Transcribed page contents
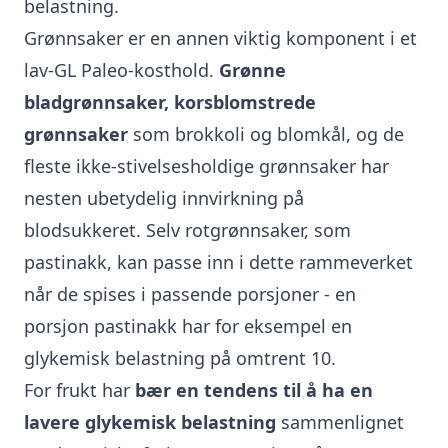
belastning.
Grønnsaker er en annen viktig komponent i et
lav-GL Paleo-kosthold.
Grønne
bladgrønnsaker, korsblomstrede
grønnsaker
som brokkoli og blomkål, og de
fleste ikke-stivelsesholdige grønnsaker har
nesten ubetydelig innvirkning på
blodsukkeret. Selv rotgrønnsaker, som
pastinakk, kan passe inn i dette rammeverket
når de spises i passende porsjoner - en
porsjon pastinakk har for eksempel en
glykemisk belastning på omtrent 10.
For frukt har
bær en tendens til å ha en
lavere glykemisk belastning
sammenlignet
--
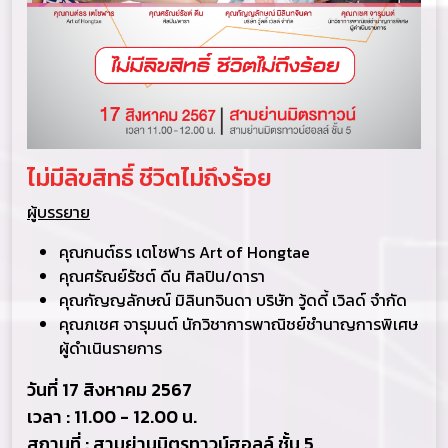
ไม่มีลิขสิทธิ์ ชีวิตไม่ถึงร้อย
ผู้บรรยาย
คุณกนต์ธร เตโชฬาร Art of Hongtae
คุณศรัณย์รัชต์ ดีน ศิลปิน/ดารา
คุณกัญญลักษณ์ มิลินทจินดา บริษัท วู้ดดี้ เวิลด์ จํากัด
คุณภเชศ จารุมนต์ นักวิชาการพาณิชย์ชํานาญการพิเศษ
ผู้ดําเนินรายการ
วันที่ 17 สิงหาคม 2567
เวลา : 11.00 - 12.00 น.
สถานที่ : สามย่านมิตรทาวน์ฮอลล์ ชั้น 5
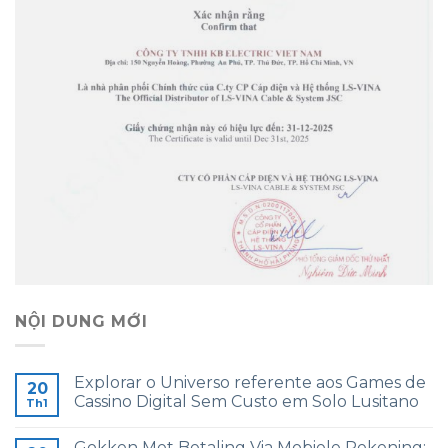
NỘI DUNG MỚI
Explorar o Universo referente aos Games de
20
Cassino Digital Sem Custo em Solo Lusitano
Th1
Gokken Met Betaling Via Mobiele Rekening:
--
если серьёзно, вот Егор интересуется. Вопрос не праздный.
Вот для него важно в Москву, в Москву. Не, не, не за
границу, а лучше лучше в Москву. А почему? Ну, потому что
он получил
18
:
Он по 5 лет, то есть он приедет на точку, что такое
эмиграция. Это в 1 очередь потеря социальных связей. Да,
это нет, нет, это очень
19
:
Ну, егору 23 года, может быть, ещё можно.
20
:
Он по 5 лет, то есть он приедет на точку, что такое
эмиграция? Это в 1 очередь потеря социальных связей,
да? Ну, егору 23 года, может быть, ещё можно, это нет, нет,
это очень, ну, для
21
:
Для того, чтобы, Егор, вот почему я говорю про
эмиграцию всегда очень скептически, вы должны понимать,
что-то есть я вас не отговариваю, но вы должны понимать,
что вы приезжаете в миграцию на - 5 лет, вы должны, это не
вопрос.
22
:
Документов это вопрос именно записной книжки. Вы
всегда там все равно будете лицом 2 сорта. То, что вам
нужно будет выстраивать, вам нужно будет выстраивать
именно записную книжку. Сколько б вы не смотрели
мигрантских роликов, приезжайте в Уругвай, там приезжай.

• **Task goal**
Copy out, word for word, the part of the entries above that begins at the line with "Вот для него" and ends at the line with "эмиграция? Это в", including both.

• **Answer**
Вот для него важно в Москву, в Москву. Не, не, не за
границу, а лучше лучше в Москву. А почему? Ну, потому что
он получил
18
:
Он по 5 лет, то есть он приедет на точку, что такое
эмиграция. Это в 1 очередь потеря социальных связей. Да,
это нет, нет, это очень
19
:
Ну, егору 23 года, может быть, ещё можно.
20
:
Он по 5 лет, то есть он приедет на точку, что такое
эмиграция? Это в 1 очередь потеря социальных связей,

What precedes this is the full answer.